━━ Information shown ━━

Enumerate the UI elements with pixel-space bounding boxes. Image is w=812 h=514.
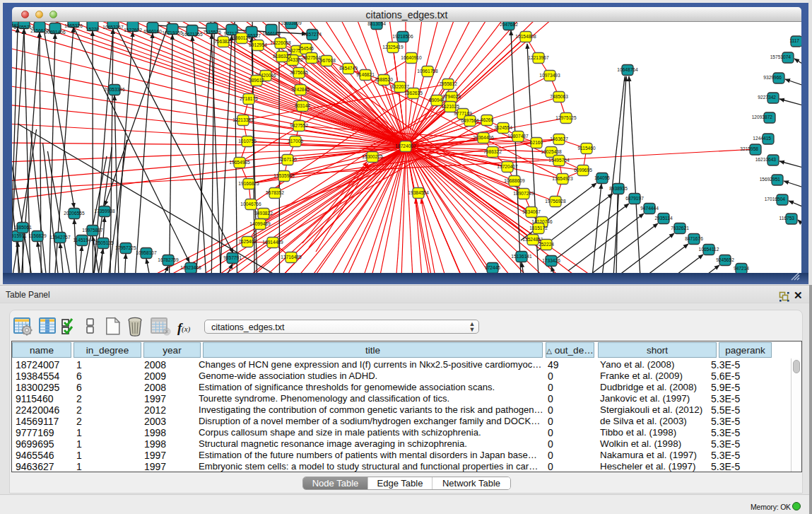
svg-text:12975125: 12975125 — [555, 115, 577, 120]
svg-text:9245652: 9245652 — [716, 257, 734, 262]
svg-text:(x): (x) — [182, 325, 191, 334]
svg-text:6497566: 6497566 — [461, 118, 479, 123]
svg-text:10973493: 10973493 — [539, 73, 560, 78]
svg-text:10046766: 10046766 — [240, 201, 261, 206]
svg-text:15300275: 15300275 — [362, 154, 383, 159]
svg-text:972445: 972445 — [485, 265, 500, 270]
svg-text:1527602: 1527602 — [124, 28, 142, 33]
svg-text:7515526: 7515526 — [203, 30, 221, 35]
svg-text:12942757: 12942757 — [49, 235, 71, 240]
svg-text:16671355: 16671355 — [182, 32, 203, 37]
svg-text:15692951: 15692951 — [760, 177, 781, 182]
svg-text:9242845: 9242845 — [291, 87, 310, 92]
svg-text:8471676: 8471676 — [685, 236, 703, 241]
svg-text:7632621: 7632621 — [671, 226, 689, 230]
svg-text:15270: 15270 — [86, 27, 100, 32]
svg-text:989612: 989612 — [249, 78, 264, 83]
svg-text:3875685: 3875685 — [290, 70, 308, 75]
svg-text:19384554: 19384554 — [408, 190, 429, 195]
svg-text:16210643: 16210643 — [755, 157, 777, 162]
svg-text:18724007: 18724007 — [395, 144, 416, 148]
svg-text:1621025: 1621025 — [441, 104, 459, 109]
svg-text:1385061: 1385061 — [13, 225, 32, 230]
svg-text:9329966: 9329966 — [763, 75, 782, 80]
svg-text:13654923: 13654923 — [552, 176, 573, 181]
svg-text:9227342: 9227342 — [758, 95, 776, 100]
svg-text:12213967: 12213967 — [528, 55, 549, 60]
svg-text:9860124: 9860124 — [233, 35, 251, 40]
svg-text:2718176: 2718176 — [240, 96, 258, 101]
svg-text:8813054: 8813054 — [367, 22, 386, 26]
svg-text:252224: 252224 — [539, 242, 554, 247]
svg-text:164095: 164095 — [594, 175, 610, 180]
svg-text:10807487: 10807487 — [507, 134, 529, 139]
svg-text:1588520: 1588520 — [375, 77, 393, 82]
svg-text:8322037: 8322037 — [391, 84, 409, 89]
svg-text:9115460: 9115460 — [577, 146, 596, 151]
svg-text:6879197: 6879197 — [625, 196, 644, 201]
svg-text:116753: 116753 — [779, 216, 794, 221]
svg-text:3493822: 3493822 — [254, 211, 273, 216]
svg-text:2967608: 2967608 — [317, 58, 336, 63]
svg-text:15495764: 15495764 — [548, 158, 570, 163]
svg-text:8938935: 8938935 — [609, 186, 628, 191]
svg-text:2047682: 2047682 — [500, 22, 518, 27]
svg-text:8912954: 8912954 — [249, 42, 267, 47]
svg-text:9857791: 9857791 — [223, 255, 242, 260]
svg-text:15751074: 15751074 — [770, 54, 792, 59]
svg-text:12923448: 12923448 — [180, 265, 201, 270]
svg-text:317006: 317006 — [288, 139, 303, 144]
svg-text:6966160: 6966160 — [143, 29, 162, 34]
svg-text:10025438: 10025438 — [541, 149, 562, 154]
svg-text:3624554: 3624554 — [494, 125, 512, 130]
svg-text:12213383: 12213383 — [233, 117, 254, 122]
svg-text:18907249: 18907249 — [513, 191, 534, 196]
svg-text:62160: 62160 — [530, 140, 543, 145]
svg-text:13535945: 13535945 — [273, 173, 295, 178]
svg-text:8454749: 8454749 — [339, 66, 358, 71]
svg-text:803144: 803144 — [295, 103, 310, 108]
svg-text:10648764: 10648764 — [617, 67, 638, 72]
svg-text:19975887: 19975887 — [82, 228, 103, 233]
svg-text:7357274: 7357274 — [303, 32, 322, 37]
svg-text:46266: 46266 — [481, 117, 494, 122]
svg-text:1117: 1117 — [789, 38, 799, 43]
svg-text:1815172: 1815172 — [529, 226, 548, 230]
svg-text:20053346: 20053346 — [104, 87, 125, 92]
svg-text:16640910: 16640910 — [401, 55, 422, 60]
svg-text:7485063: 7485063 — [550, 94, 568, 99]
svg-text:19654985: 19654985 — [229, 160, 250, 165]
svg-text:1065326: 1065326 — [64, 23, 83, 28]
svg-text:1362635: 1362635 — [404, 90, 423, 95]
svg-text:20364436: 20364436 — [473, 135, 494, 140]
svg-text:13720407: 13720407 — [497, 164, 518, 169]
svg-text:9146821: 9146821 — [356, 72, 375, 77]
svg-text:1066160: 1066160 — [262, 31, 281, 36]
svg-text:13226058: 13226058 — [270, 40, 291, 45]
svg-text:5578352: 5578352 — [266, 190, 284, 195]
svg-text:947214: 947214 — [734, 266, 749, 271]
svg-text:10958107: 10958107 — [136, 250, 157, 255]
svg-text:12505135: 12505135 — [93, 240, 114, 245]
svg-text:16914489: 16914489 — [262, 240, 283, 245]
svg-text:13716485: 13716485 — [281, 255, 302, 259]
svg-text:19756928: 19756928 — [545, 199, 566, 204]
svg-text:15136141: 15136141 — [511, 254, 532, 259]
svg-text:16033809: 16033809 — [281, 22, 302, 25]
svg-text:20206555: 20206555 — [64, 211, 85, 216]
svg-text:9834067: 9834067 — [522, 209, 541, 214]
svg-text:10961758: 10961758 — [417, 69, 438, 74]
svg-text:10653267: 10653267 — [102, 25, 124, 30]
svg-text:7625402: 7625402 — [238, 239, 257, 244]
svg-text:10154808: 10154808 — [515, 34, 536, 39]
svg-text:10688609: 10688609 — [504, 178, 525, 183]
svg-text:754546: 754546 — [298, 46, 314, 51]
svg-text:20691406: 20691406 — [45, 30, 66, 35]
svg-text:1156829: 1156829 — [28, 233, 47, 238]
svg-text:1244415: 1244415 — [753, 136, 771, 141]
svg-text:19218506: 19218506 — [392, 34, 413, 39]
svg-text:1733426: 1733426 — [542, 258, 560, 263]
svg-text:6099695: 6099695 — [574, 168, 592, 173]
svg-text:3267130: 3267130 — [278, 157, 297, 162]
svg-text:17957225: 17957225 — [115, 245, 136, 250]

━━━

Leave the pictures out and return each entry exactly.

→ Response area:
Enumerate the UI elements with pixel-space bounding boxes. Image is w=812 h=514.
svg-text:12975125: 12975125 — [555, 115, 577, 120]
svg-text:9245652: 9245652 — [716, 257, 734, 262]
svg-text:(x): (x) — [182, 325, 191, 334]
svg-text:6497566: 6497566 — [461, 118, 479, 123]
svg-text:10973493: 10973493 — [539, 73, 560, 78]
svg-text:10046766: 10046766 — [240, 201, 261, 206]
svg-text:15300275: 15300275 — [362, 154, 383, 159]
svg-text:972445: 972445 — [485, 265, 500, 270]
svg-text:1527602: 1527602 — [124, 28, 142, 33]
svg-text:7515526: 7515526 — [203, 30, 221, 35]
svg-text:12942757: 12942757 — [49, 235, 71, 240]
svg-text:16671355: 16671355 — [182, 32, 203, 37]
svg-text:15692951: 15692951 — [760, 177, 781, 182]
svg-text:9242845: 9242845 — [291, 87, 310, 92]
svg-text:8471676: 8471676 — [685, 236, 703, 241]
svg-text:7632621: 7632621 — [671, 226, 689, 230]
svg-text:15270: 15270 — [86, 27, 100, 32]
svg-text:989612: 989612 — [249, 78, 264, 83]
svg-text:3875685: 3875685 — [290, 70, 308, 75]
svg-text:19384554: 19384554 — [408, 190, 429, 195]
svg-text:16210643: 16210643 — [755, 157, 777, 162]
svg-text:18724007: 18724007 — [395, 144, 416, 148]
svg-text:1621025: 1621025 — [441, 104, 459, 109]
svg-text:1385061: 1385061 — [13, 225, 32, 230]
svg-text:9329966: 9329966 — [763, 75, 782, 80]
svg-text:13654923: 13654923 — [552, 176, 573, 181]
svg-text:9227342: 9227342 — [758, 95, 776, 100]
svg-text:12213967: 12213967 — [528, 55, 549, 60]
svg-text:9860124: 9860124 — [233, 35, 251, 40]
svg-text:2718176: 2718176 — [240, 96, 258, 101]
svg-text:8813054: 8813054 — [367, 22, 386, 26]
svg-text:252224: 252224 — [539, 242, 554, 247]
svg-text:164095: 164095 — [594, 175, 610, 180]
svg-text:10807487: 10807487 — [507, 134, 529, 139]
svg-text:1588520: 1588520 — [375, 77, 393, 82]
svg-text:8322037: 8322037 — [391, 84, 409, 89]
svg-text:9115460: 9115460 — [577, 146, 596, 151]
svg-text:6879197: 6879197 — [625, 196, 644, 201]
svg-text:116753: 116753 — [779, 216, 794, 221]
svg-text:3493822: 3493822 — [254, 211, 273, 216]
svg-text:2967608: 2967608 — [317, 58, 336, 63]
svg-text:15495764: 15495764 — [548, 158, 570, 163]
svg-text:8938935: 8938935 — [609, 186, 628, 191]
svg-text:2047682: 2047682 — [500, 22, 518, 27]
svg-text:8912954: 8912954 — [249, 42, 267, 47]
svg-text:9857791: 9857791 — [223, 255, 242, 260]
svg-text:15751074: 15751074 — [770, 54, 792, 59]
svg-text:12923448: 12923448 — [180, 265, 201, 270]
svg-text:317006: 317006 — [288, 139, 303, 144]
svg-text:6966160: 6966160 — [143, 29, 162, 34]
svg-text:10025438: 10025438 — [541, 149, 562, 154]
svg-text:3624554: 3624554 — [494, 125, 512, 130]
svg-text:12213383: 12213383 — [233, 117, 254, 122]
svg-text:18907249: 18907249 — [513, 191, 534, 196]
svg-text:62160: 62160 — [530, 140, 543, 145]
svg-text:13535945: 13535945 — [273, 173, 295, 178]
svg-text:8454749: 8454749 — [339, 66, 358, 71]
svg-text:803144: 803144 — [295, 103, 310, 108]
svg-text:10648764: 10648764 — [617, 67, 638, 72]
svg-text:19975887: 19975887 — [82, 228, 103, 233]
svg-text:7357274: 7357274 — [303, 32, 322, 37]
svg-text:46266: 46266 — [481, 117, 494, 122]
svg-text:1117: 1117 — [789, 38, 799, 43]
svg-text:1815172: 1815172 — [529, 226, 548, 230]
svg-text:20053346: 20053346 — [104, 87, 125, 92]
svg-text:16640910: 16640910 — [401, 55, 422, 60]
svg-text:7485063: 7485063 — [550, 94, 568, 99]
svg-text:19654985: 19654985 — [229, 160, 250, 165]
svg-text:1065326: 1065326 — [64, 23, 83, 28]
svg-text:1362635: 1362635 — [404, 90, 423, 95]
svg-text:20364436: 20364436 — [473, 135, 494, 140]
svg-text:13720407: 13720407 — [497, 164, 518, 169]
svg-text:9146821: 9146821 — [356, 72, 375, 77]
svg-text:1066160: 1066160 — [262, 31, 281, 36]
svg-text:13226058: 13226058 — [270, 40, 291, 45]
svg-text:5578352: 5578352 — [266, 190, 284, 195]
svg-text:947214: 947214 — [734, 266, 749, 271]
svg-text:10958107: 10958107 — [136, 250, 157, 255]
svg-text:12505135: 12505135 — [93, 240, 114, 245]
svg-text:16914489: 16914489 — [262, 240, 283, 245]
svg-text:13716485: 13716485 — [281, 255, 302, 259]
svg-text:19756928: 19756928 — [545, 199, 566, 204]
svg-text:15136141: 15136141 — [511, 254, 532, 259]
svg-text:16033809: 16033809 — [281, 22, 302, 25]
svg-text:20206555: 20206555 — [64, 211, 85, 216]
svg-text:9834067: 9834067 — [522, 209, 541, 214]
svg-text:10961758: 10961758 — [417, 69, 438, 74]
svg-text:10653267: 10653267 — [102, 25, 124, 30]
svg-text:7625402: 7625402 — [238, 239, 257, 244]
svg-text:10154808: 10154808 — [515, 34, 536, 39]
svg-text:10688609: 10688609 — [504, 178, 525, 183]
svg-text:754546: 754546 — [298, 46, 314, 51]
svg-text:20691406: 20691406 — [45, 30, 66, 35]
svg-text:1156829: 1156829 — [28, 233, 47, 238]
svg-text:1244415: 1244415 — [753, 136, 771, 141]
svg-text:19218506: 19218506 — [392, 34, 413, 39]
svg-text:1733426: 1733426 — [542, 258, 560, 263]
svg-text:6099695: 6099695 — [574, 168, 592, 173]
svg-text:3267130: 3267130 — [278, 157, 297, 162]
svg-text:17957225: 17957225 — [115, 245, 136, 250]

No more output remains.